Beyond the White Negro: Cross-Racial Empathy and White Audiences of African-American Culture

Document Type

Grant Proposal

Date Accepted

Spring 2009

Project Description/Abstract

Beyond the White Negro: Cross-Racial Empathy and White Audiences of African-American Culture challenges current scholarship that dismisses cross-racial sympathy as condescending and politically anemic. To the contrary, I argue that white readers’ encounters with black-authored texts can be instrumental in the formation of anti-racist political identities. Rooting my claims in ethnographic research and textual analysis, I uncover instances of “white Negroism” in contemporary culture that undermine white privilege. Chapters of the book analyze Oprah’s Book Club and private book clubs reading African-American literature, white-produced hip-hop literature and performance art, and films about interracial romance and racial conflict.
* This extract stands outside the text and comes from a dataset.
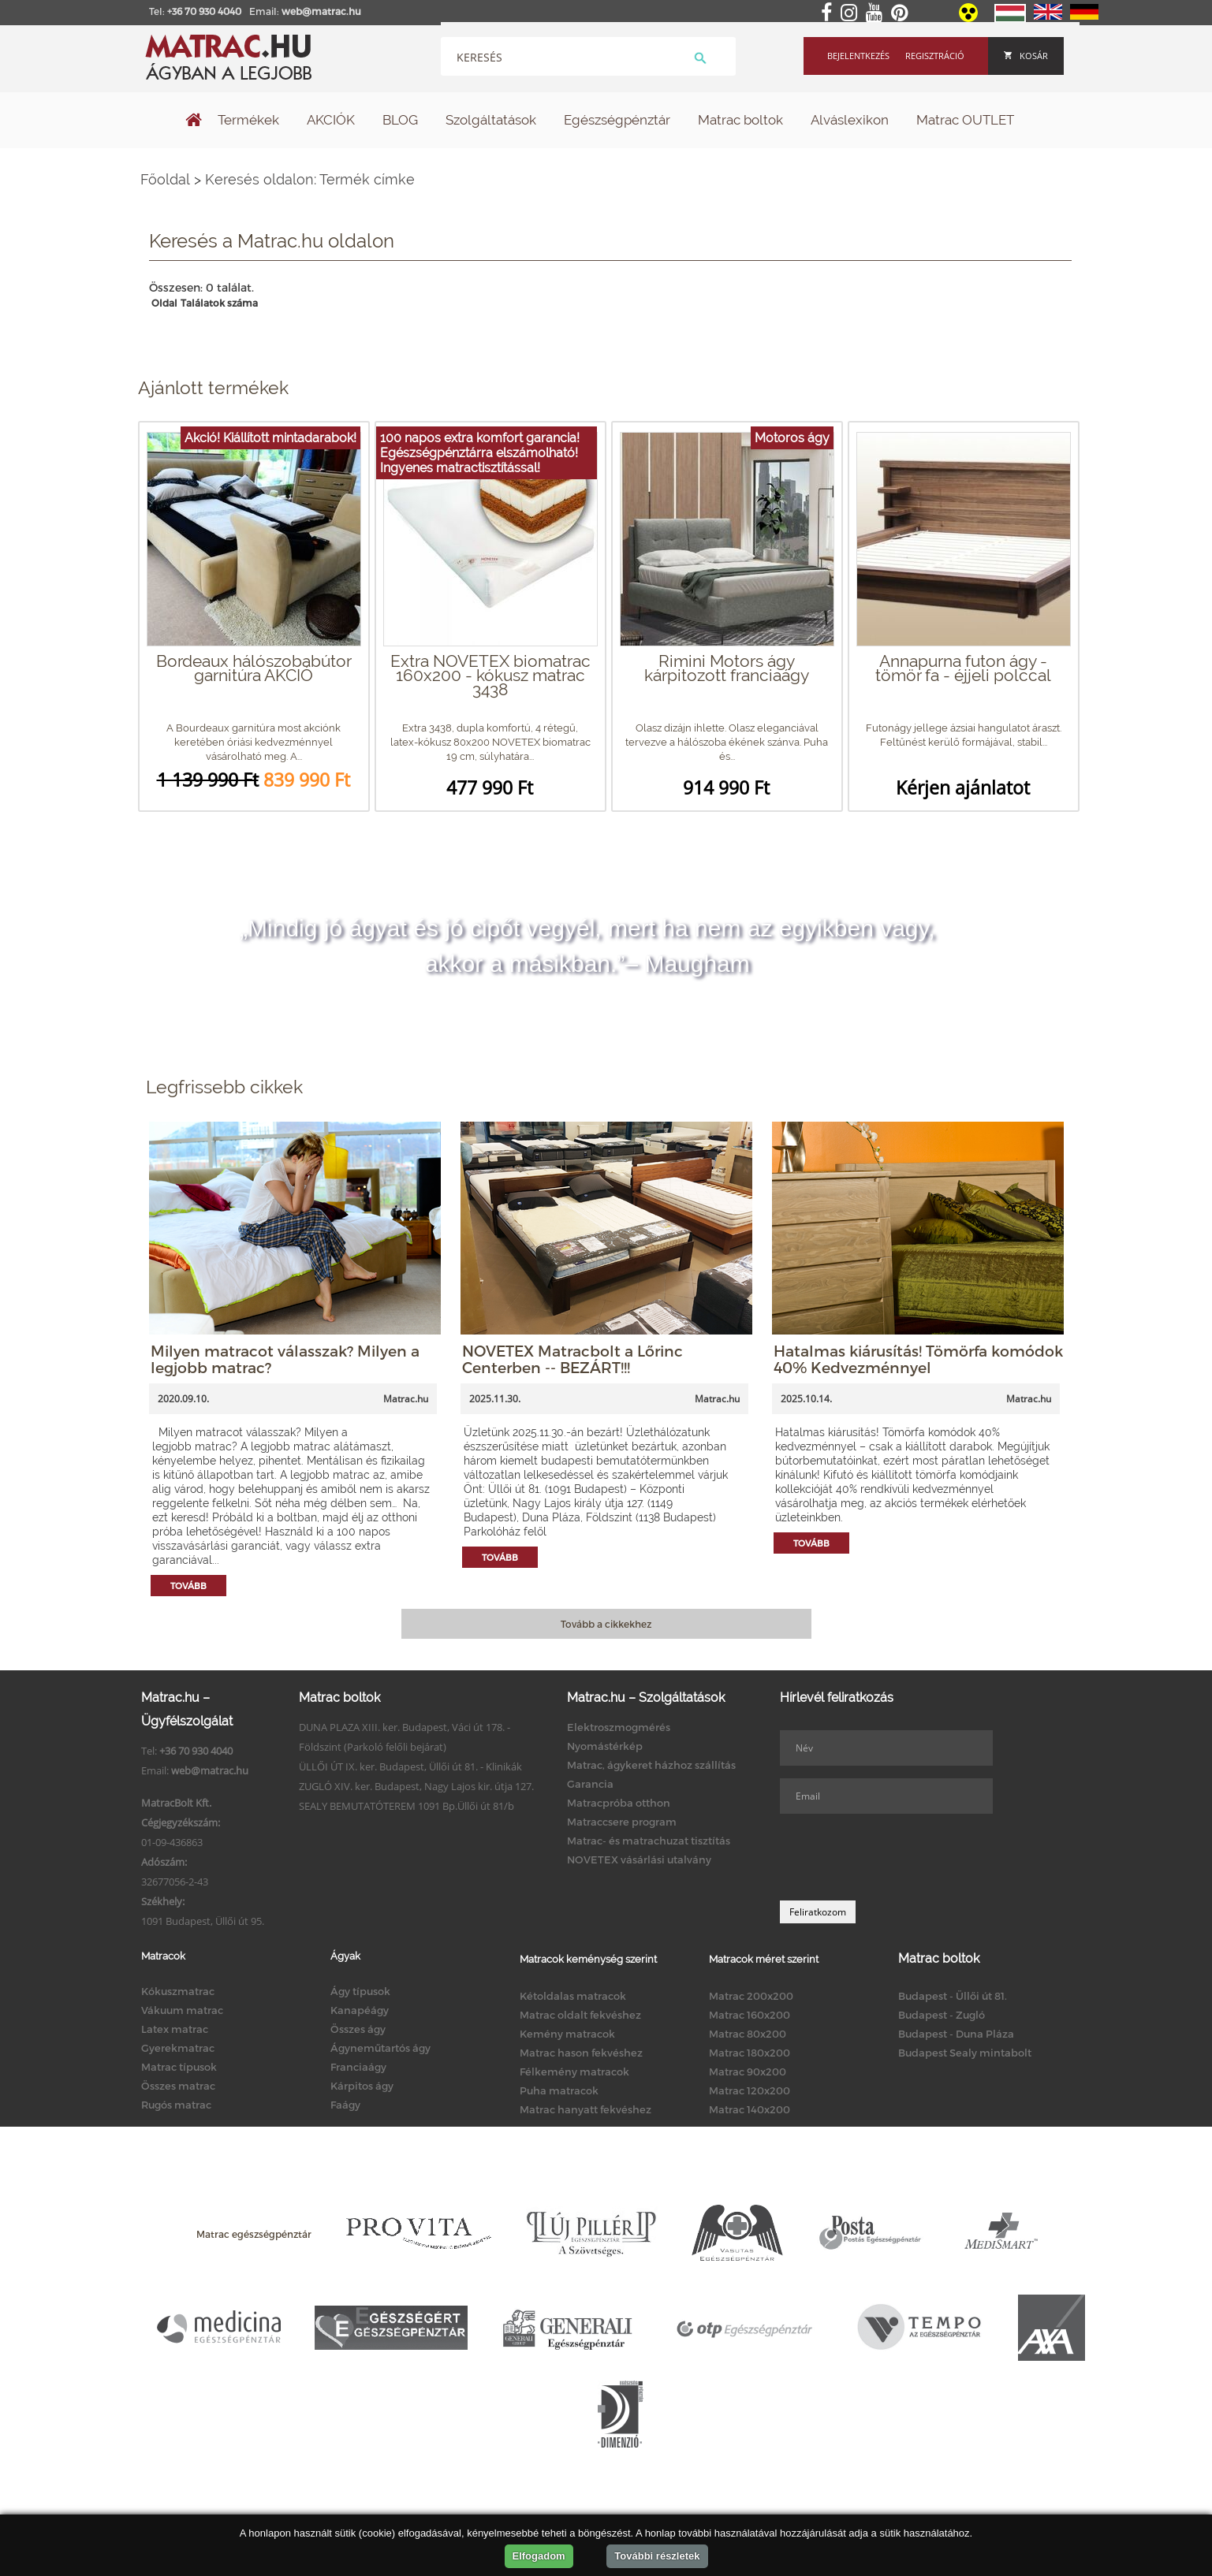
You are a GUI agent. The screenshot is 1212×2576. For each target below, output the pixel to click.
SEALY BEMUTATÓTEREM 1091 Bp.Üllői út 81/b (406, 1806)
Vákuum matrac (182, 2010)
While my research confirms that cross-racial sympathy can often resemble a colonizing appropriation of blackness for white needs, Beyond the White Negro also spotlights instances of crossover that function as radical acts of treason against white privilege. Contributing to the new field of “whiteness studies,” my project highlights the development of anti-racist white identities within and through contemporary American literature and popular culture. A FLRG will enable me to draft the introduction and final chapter on interracial films, and consult film archives in Los Angeles while presenting a paper at the Cinema and Media Studies conference.